Wrightson announced in January 2017 that he was retiring because of his battle with cancer. He died on March 18, 2017, at the age of 68. The next day, Liz Wrightson confirmed that his death followed a long battle with brain cancer. “The First Day of the Rest of Your Life”, the April 2, 2017 season 7 finale of the TV series The Walking Dead, was dedicated to Wrightson’s memory.
Jay Lynch (January 7, 1945 – March 5, 2017) was an American cartoonist who played a key role in the underground comix movement with his Bijou Funnies and other titles. He is best known for his comic strip Nard n’ Pat. His work is sometimes signed Jayzey Lynch. Lynch was the main writer for Bazooka Joe comics from 1967 to 1990; he contributed to Mad, and in the 2000s expanded into the children’s book field.
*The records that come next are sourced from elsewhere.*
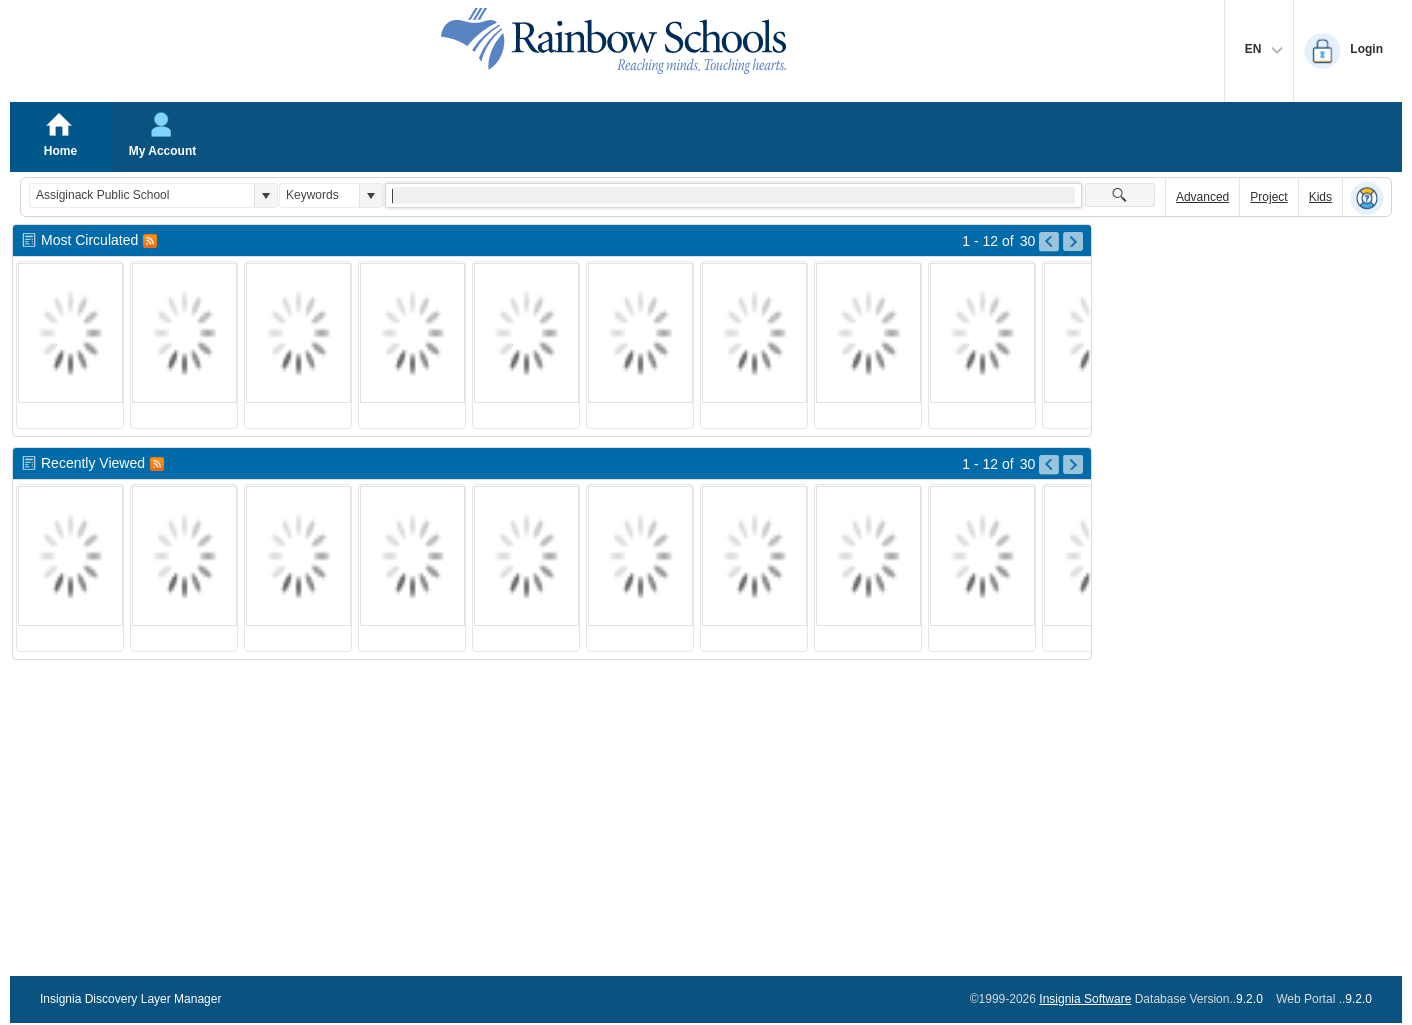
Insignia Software (1085, 999)
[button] (265, 195)
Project (1268, 197)
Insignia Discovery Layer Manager (130, 999)
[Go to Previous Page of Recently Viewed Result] (1049, 465)
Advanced (1202, 197)
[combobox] (142, 195)
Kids (1320, 197)
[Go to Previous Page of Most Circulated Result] (1049, 242)
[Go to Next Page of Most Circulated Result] (1073, 242)
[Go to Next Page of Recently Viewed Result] (1073, 465)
Beginning in 1968, Lynch became a major contributor to Topps’ Wacky Packages and Garbage Pail Kids, a series of trading cards produced by the Topps Company, originally released in 1985 and designed to parody the Cabbage Patch Kids dolls, which were immensely popular at the time. Each sticker card features a Garbage Pail Kid character having some comical abnormality, deformity, and/or suffering a terrible fate, with a humorous, word play-rich character name such as Glandular Angela or Half-Nelson. Two versions of each card were produced, with variations featuring the same artwork but a different character name denoted by an “a” or “b” letter after the card number. The sticker fronts are die-cut so just the kid with its nameplate and the GPK logo can be peeled from the backing. The commercial success of the trading cards led to the production of a live-action movie, The Garbage Pail Kids Movie, in 1987. An animated television series was also created, but its initial scheduled broadcast in the US was postponed due to parental complaints. The show did make a brief appearance on US television years after it was originally intended to air and was also briefly aired in Europe. The movie was released on DVD by MGM Home Entertainment on July 12, 2005 (the original VHS had been distributed by Paramount), and the cartoon series was later also released on DVD by CBS Home Entertainment on April 4, 2006 (coincidentally with distribution by Paramount). A similar set of 160 trading cards called The Sloppy Slobs were released in Italy in 1993. During the peak of the cards success they were banned in schools as a distraction to the educational process.
In June 2009, Jay Lynch was nominated for a Harvey Award in the category of “Best Cover Artist” for his Mineshaft #23 cover.
Lynch died from complications of lung cancer on March 5, 2017 in Candor, New York.